[Opening Record extracts section]

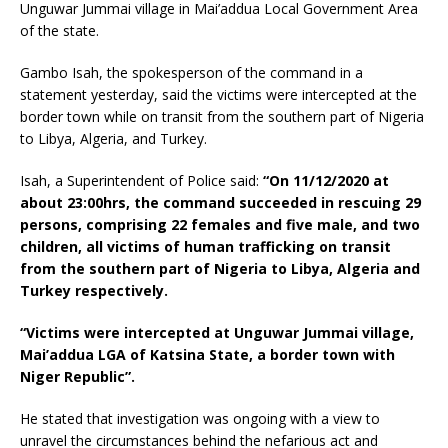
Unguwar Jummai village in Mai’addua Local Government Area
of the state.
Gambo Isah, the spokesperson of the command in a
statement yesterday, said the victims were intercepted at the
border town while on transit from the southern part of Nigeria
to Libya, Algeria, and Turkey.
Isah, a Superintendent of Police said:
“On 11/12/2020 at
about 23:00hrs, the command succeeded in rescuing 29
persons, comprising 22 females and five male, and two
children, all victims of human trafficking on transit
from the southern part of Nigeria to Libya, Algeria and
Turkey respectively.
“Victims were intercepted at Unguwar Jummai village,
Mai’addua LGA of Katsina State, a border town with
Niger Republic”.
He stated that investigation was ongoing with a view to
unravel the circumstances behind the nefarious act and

[Closing Record extracts section]
[Opening Record extracts section]

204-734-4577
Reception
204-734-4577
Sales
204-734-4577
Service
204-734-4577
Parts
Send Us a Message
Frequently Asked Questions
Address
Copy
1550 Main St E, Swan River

[Closing Record extracts section]

▶ Work item:
Look through the material above and print exactly the lines from the one containing "He stated that" to the one containing "unravel the circumstances", both included, and nothing more.

▶ Task result:
He stated that investigation was ongoing with a view to
unravel the circumstances behind the nefarious act and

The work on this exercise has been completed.